The transformation is largely complete now, most of the remaining changes being internal. His mouth parts are growing in, but for awhile he's completely mute. Even once they do grow in, it's still a struggle to figure out how to speak with them. Human phonemes are completely unpronounceable now, and understanding the Prawn language is a lot different than speaking it.
Fairly often he can be found practicing speech in a mirror, trying to figure out how to make the various sounds he remembers learning. Other times he's wandering the hospital grounds, either in his chair or wobbling unsteadily on nearly-transformed legs. Sometimes he's up in his assigned room, either lounging in bed watching TV or doing his job remotely from the small desk.

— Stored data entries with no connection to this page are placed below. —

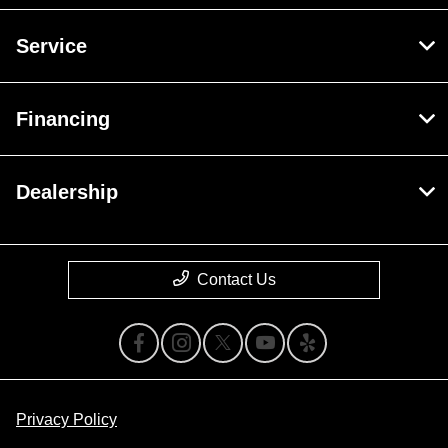
Service
Financing
Dealership
Contact Us
Privacy Policy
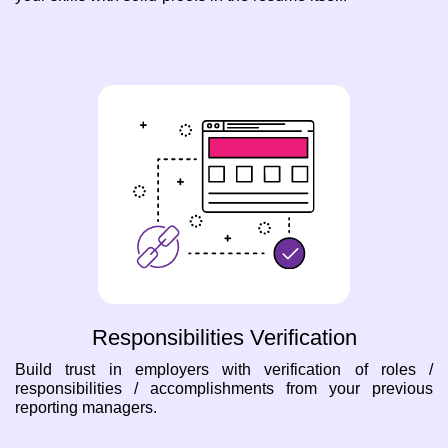
Responsibilities Verification
Build trust in employers with verification of roles /
responsibilities / accomplishments from your previous
reporting managers.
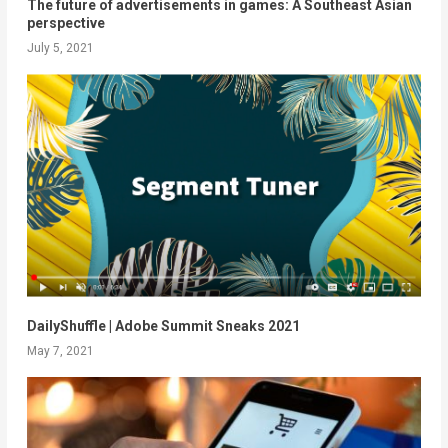
The future of advertisements in games: A Southeast Asian
perspective
July 5, 2021
DailyShuffle​​ | Adobe Summit Sneaks 2021
May 7, 2021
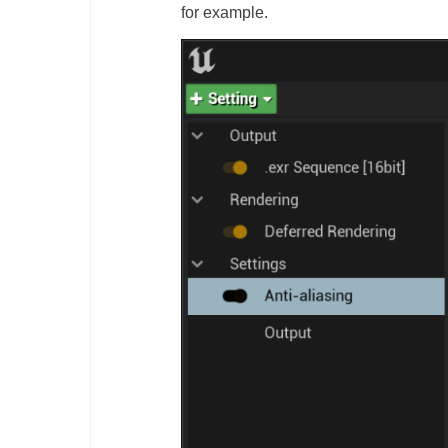
for example.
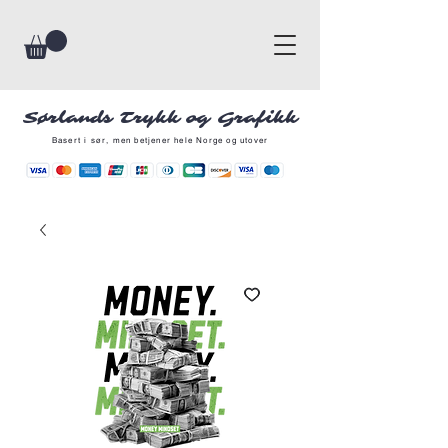
Sørlands Trykk og Grafikk
Basert i sør, men betjener hele Norge og utover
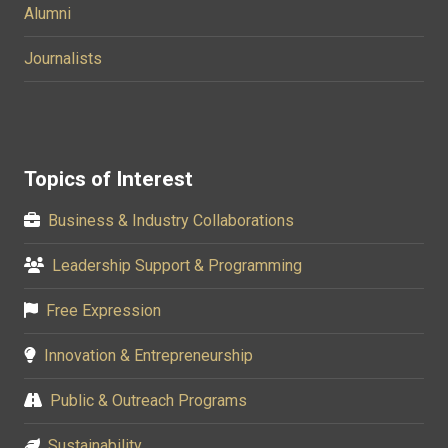
Alumni
Journalists
Topics of Interest
Business & Industry Collaborations
Leadership Support & Programming
Free Expression
Innovation & Entrepreneurship
Public & Outreach Programs
Sustainability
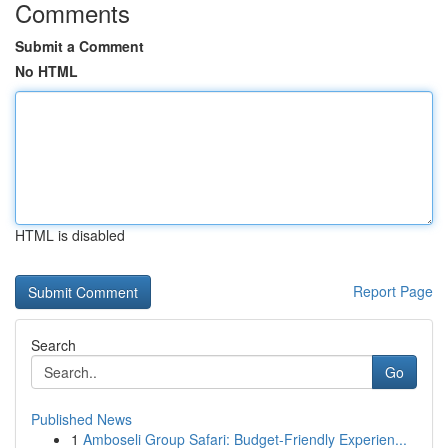
Comments
Submit a Comment
No HTML
HTML is disabled
Report Page
Search
Go
Published News
1
Amboseli Group Safari: Budget-Friendly Experien...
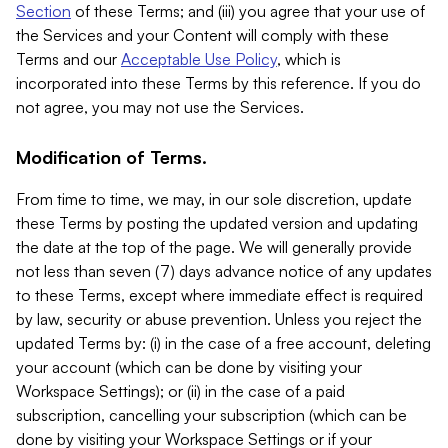
Section
of these Terms; and (iii) you agree that your use of
the Services and your Content will comply with these
Terms and our
Acceptable Use Policy
, which is
incorporated into these Terms by this reference. If you do
not agree, you may not use the Services.
Modification of Terms.
From time to time, we may, in our sole discretion, update
these Terms by posting the updated version and updating
the date at the top of the page. We will generally provide
not less than seven (7) days advance notice of any updates
to these Terms, except where immediate effect is required
by law, security or abuse prevention. Unless you reject the
updated Terms by: (i) in the case of a free account, deleting
your account (which can be done by visiting your
Workspace Settings); or (ii) in the case of a paid
subscription, cancelling your subscription (which can be
done by visiting your Workspace Settings or if your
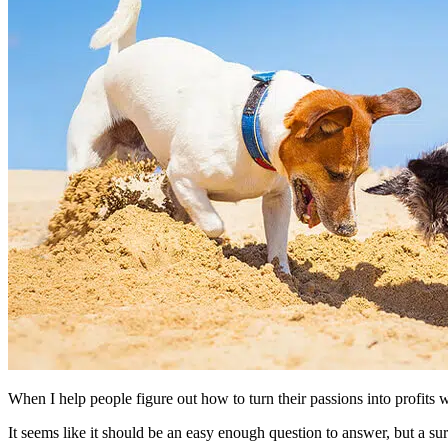
When I help people figure out how to turn their passions into profits w
It seems like it should be an easy enough question to answer, but a su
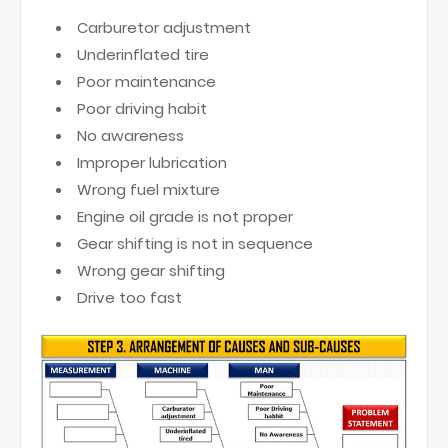
Carburetor adjustment
Underinflated tire
Poor maintenance
Poor driving habit
No awareness
Improper lubrication
Wrong fuel mixture
Engine oil grade is not proper
Gear shifting is not in sequence
Wrong gear shifting
Drive too fast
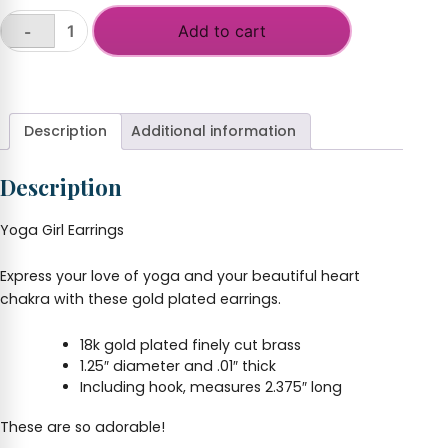
Add to cart
-
Yoga
Girl
+
Earrings
quantity
Description
Additional information
Description
Yoga Girl Earrings
Express your love of yoga and your beautiful heart
chakra with these gold plated earrings.
18k gold plated finely cut brass
1.25″ diameter and .01″ thick
Including hook, measures 2.375″ long
These are so adorable!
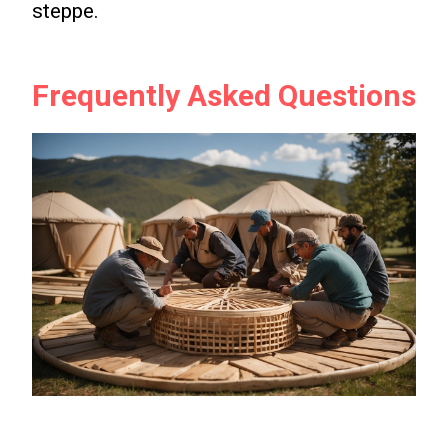
steppe.
Frequently Asked Questions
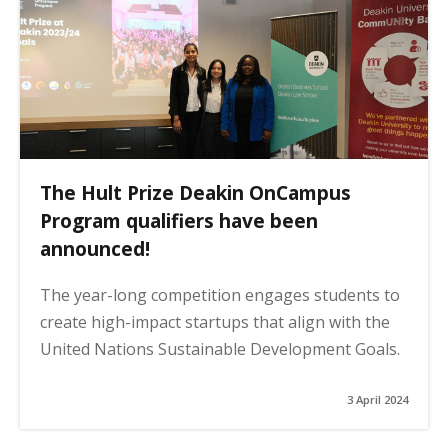
The Hult Prize Deakin OnCampus
Program qualifiers have been
announced!
The year-long competition engages students to
create high-impact startups that align with the
United Nations Sustainable Development Goals.
3 April 2024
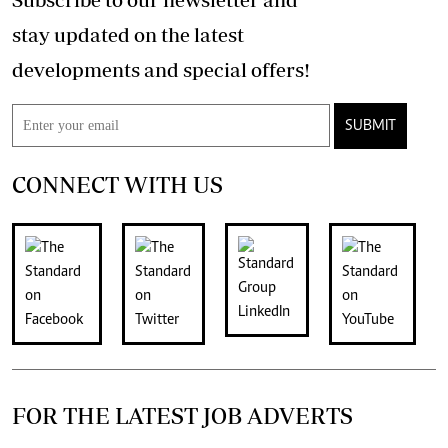
stay updated on the latest
developments and special offers!
SUBMIT
CONNECT WITH US
FOR THE LATEST JOB ADVERTS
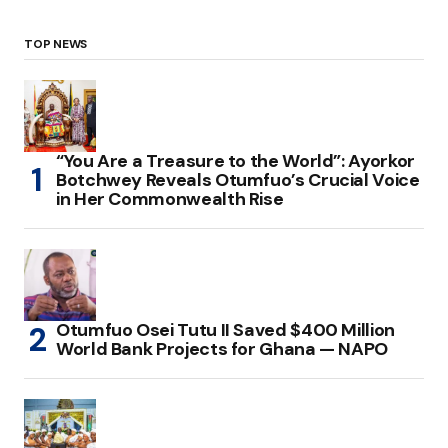
TOP NEWS
“You Are a Treasure to the World”: Ayorkor
Botchwey Reveals Otumfuo’s Crucial Voice
in Her Commonwealth Rise
Otumfuo Osei Tutu II Saved $400 Million
World Bank Projects for Ghana — NAPO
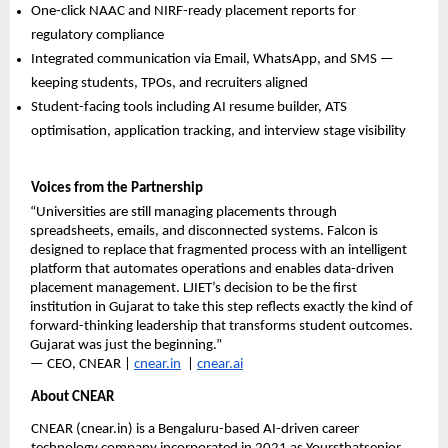
One-click NAAC and NIRF-ready placement reports for 
regulatory compliance
Integrated communication via Email, WhatsApp, and SMS — 
keeping students, TPOs, and recruiters aligned
Student-facing tools including AI resume builder, ATS 
optimisation, application tracking, and interview stage visibility
Voices from the Partnership
“Universities are still managing placements through 
spreadsheets, emails, and disconnected systems. Falcon is 
designed to replace that fragmented process with an intelligent 
platform that automates operations and enables data-driven 
placement management. LJIET’s decision to be the first 
institution in Gujarat to take this step reflects exactly the kind of 
forward-thinking leadership that transforms student outcomes. 
Gujarat was just the beginning.”
— CEO, CNEAR | 
cnear.in
  | 
cnear.ai
About CNEAR
CNEAR (cnear.in) is a Bengaluru-based AI-driven career 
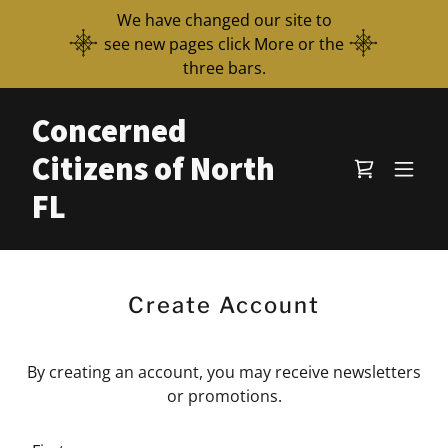
We have changed our site to
see new pages click More or the
three bars.
Concerned
Citizens of North
FL
Create Account
By creating an account, you may receive newsletters
or promotions.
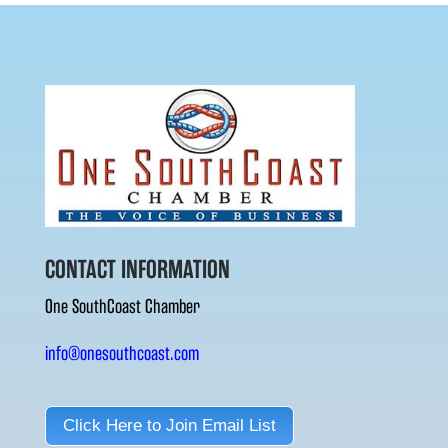
CONTACT INFORMATION
One SouthCoast Chamber
info@onesouthcoast.com
Click Here to Join Email List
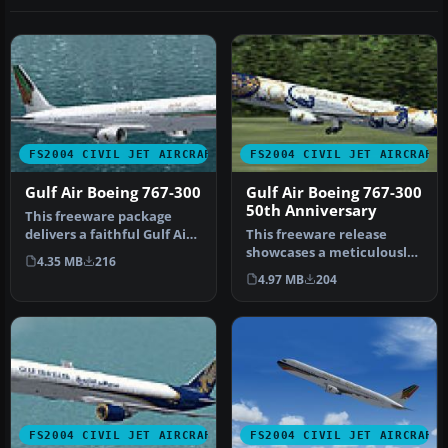
FS2004 CIVIL JET AIRCRAFT
FS2004 CIVIL JET AIRCRAFT
Gulf Air Boeing 767-300
Gulf Air Boeing 767-300
50th Anniversary
This freeware package
delivers a faithful Gulf Air
This freeware release
Boeing 767-300 rendition
showcases a meticulously
4.35 MB
216
f…
crafted Gulf Air Boeing 767-
4.97 MB
204
30…
FS2004 CIVIL JET AIRCRAFT
FS2004 CIVIL JET AIRCRAFT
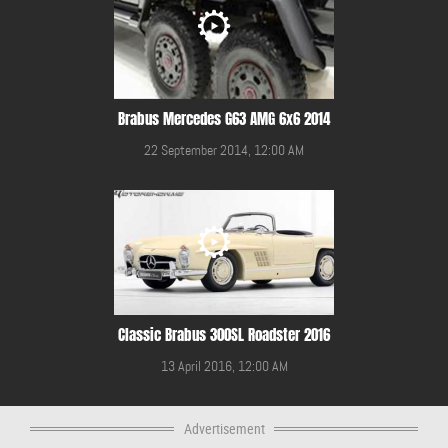
Brabus Mercedes G63 AMG 6x6 2014
22 September 2014, 12:00 AM
Classic Brabus 300SL Roadster 2016
13 April 2016, 12:00 AM
Advertisement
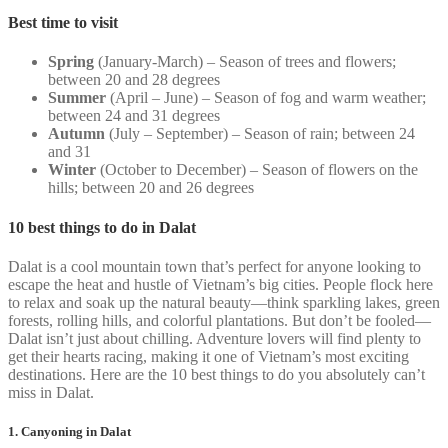
Best time to visit
Spring
(January-March) – Season of trees and flowers;
between 20 and 28 degrees
Summer
(April – June) – Season of fog and warm weather;
between 24 and 31 degrees
Autumn
(July – September) – Season of rain; between 24
and 31
Winter
(October to December) – Season of flowers on the
hills; between 20 and 26 degrees
10 best things to do in Dalat
Dalat is a cool mountain town that’s perfect for anyone looking to
escape the heat and hustle of Vietnam’s big cities. People flock here
to relax and soak up the natural beauty—think sparkling lakes, green
forests, rolling hills, and colorful plantations. But don’t be fooled—
Dalat isn’t just about chilling. Adventure lovers will find plenty to
get their hearts racing, making it one of Vietnam’s most exciting
destinations. Here are the 10 best things to do you absolutely can’t
miss in Dalat.
1. Canyoning in Dalat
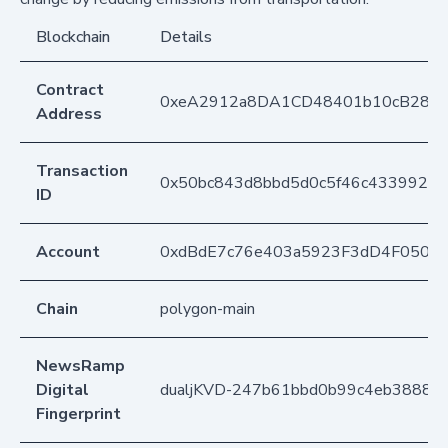
Blockchain
Details
Contract
0xeA2912a8DA1CD48401b10cB283
Address
Transaction
0x50bc843d8bbd5d0c5f46c4339929b
ID
Account
0xdBdE7c76e403a5923F3dD4F050D
Chain
polygon-main
NewsRamp
Digital
dualjKVD-247b61bbd0b99c4eb38886
Fingerprint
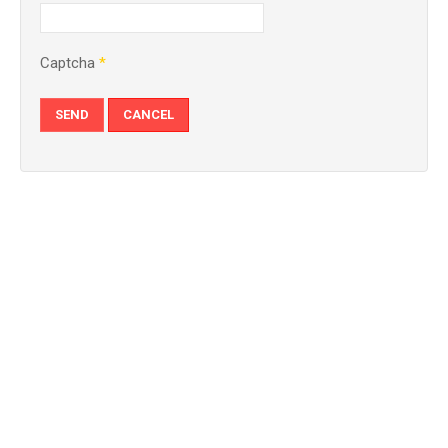
Captcha
*
SEND
CANCEL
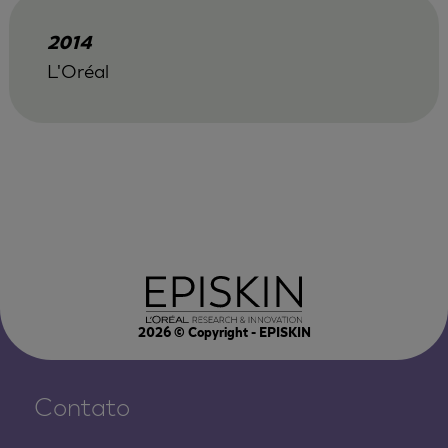
2014
L'Oréal
2026
© Copyright - EPISKIN
Contato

All in all, the last days of his transformation are pretty damn boring. He could use some company.
v. Beautiful Butterfly
It's a relief when he's finally discharged from the hospital. All the tests show that his body has reached its new equilibrium. It's not the body he wants, but being all one thing feels better than being a jumble of mismatched pieces.
He's taken Christopher's example to heart, and taken to wearing vests with comfortably wide arm holes. He likes them baggy, hanging down to bunch over the pronounced crests of his hips. Tops meant to be tight on humans just look odd on his Prawn body, snug around the chest then drooping listlessly, unable to sit close to his incredibly thin abdomen.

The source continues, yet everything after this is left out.